So, I proceeded to get to work.

Built an HO scale soldered brass pulling truck, and bought a sled from moores farm toys in Ohio, that comes with a moving weight box. I had a local place powder coat it , and I then decal worked it to match the pulling sled that would be used for the real truck pull at the Riley benefit show.

Also built up a nice monster truck arena, ran Carolina Crusher on Satruday and Bigfoot on Sunday. 

The idea was kids who came to the event, could take a turn at getting a full pull, and piloting the monster truck around the arena. My booth was a free interactive display and I donated a slightly smaller monster arena with monster truck, power supply, controller, scenery, ready to run track that was given away. 

My friend raised over 12,000 dollars for The Riley Foundation!!! 

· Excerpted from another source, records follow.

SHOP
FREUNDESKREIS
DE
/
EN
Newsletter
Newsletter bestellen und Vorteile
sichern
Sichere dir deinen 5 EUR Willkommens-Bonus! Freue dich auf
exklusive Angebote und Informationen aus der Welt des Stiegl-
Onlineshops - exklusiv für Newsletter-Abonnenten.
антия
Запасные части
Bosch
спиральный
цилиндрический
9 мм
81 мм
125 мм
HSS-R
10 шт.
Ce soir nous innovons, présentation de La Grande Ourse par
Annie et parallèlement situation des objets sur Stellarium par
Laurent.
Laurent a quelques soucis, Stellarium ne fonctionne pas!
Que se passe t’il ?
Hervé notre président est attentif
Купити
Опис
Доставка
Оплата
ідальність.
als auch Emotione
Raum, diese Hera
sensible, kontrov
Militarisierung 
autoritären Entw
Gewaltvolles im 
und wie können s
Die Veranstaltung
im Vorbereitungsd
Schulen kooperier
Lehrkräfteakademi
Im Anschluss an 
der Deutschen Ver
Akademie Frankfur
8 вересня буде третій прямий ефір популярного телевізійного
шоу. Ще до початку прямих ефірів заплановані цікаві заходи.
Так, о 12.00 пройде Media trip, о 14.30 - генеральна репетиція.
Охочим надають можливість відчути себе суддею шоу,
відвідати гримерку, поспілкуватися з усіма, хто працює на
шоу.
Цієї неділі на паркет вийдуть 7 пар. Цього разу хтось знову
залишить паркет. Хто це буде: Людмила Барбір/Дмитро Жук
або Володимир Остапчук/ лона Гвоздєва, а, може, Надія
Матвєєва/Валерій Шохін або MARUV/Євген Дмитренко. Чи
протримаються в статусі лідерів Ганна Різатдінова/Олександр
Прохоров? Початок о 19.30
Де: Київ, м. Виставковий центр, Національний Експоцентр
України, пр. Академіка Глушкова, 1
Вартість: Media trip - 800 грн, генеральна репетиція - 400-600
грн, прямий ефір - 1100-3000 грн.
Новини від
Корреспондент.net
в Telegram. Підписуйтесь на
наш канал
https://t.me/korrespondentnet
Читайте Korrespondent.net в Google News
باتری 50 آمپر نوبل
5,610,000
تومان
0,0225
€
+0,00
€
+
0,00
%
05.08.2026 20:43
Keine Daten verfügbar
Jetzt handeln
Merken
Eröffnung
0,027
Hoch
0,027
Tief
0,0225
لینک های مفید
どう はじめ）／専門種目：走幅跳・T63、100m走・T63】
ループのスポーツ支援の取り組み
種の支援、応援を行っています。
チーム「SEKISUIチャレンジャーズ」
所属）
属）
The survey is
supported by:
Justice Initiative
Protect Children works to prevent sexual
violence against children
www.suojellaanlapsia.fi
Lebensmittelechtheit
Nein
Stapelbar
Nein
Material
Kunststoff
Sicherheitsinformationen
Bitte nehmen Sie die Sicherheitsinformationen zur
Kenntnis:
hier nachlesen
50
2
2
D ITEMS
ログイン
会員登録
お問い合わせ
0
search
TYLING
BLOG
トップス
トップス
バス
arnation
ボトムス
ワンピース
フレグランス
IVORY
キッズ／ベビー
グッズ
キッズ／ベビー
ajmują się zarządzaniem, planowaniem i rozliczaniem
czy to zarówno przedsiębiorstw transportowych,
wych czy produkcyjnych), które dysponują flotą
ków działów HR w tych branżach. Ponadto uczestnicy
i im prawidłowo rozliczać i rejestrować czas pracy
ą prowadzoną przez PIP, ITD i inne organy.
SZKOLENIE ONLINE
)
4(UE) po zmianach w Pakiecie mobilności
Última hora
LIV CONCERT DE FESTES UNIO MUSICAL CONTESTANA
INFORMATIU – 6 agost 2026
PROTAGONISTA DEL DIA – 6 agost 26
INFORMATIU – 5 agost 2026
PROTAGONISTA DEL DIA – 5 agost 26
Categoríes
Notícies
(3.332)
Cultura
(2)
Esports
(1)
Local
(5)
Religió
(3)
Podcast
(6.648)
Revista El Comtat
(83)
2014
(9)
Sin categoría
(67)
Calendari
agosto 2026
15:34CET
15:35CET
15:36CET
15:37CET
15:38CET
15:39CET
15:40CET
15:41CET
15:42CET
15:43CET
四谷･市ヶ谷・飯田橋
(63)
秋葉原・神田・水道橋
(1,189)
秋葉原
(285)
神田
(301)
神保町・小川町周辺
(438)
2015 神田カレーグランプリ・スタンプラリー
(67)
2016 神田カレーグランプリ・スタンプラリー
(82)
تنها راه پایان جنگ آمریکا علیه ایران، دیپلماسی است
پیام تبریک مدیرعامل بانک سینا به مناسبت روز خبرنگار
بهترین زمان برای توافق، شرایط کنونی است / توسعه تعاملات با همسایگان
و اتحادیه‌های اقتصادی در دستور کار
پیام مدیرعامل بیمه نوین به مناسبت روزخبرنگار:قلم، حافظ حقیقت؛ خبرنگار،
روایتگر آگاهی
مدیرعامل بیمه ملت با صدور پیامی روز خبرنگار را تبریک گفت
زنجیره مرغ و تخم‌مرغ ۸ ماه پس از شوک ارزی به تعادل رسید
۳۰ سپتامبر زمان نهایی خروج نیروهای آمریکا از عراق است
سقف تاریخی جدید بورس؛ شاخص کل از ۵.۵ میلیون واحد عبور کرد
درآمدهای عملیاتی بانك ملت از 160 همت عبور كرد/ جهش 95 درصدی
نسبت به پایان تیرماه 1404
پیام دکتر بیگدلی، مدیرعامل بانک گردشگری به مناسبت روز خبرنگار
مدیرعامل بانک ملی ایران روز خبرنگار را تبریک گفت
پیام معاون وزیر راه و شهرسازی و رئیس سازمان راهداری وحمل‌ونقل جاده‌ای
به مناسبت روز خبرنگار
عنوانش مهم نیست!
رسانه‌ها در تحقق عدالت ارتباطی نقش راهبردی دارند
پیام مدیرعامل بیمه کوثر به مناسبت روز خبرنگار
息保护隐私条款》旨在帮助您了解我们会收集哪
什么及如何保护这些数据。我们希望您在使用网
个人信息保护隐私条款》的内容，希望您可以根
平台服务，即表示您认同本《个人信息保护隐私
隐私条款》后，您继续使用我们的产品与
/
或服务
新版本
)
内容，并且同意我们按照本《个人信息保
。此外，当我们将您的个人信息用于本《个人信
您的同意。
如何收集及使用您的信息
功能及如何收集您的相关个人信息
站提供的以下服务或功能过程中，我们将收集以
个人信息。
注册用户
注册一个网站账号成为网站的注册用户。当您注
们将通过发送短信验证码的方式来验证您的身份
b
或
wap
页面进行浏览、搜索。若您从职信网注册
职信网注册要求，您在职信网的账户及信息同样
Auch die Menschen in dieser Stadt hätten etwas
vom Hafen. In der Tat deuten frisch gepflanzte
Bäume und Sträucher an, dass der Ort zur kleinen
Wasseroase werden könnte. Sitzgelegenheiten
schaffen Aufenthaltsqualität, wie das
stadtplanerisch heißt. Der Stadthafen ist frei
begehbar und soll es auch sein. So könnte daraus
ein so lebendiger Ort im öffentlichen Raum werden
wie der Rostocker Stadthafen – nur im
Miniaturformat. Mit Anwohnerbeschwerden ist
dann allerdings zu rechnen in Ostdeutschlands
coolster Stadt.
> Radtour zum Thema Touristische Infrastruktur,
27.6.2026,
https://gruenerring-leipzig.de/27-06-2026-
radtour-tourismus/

So here is a couple clips of the two builds and the way they ran.


----------



## tjd241 (Jan 25, 2004)

Nice job NCD... on the trucks, the tracks, and the money raised!! :thumbsup::thumbsup::thumbsup:


----------



## FOSTBITTEN (Aug 1, 2013)

I bought the 1st release Monster Truck from Matchbox way back in the early to mid 80's. I hope they are in my attic or packed away at my Mother's house.


----------



## FOSTBITTEN (Aug 1, 2013)

I meant to say those are great looking & look like a lot of fun! And that is an awesome idea for charity!


----------



## bobhch (Apr 22, 2007)

WOW! I am digging the slot car fun here and Charity too!!

Bz


----------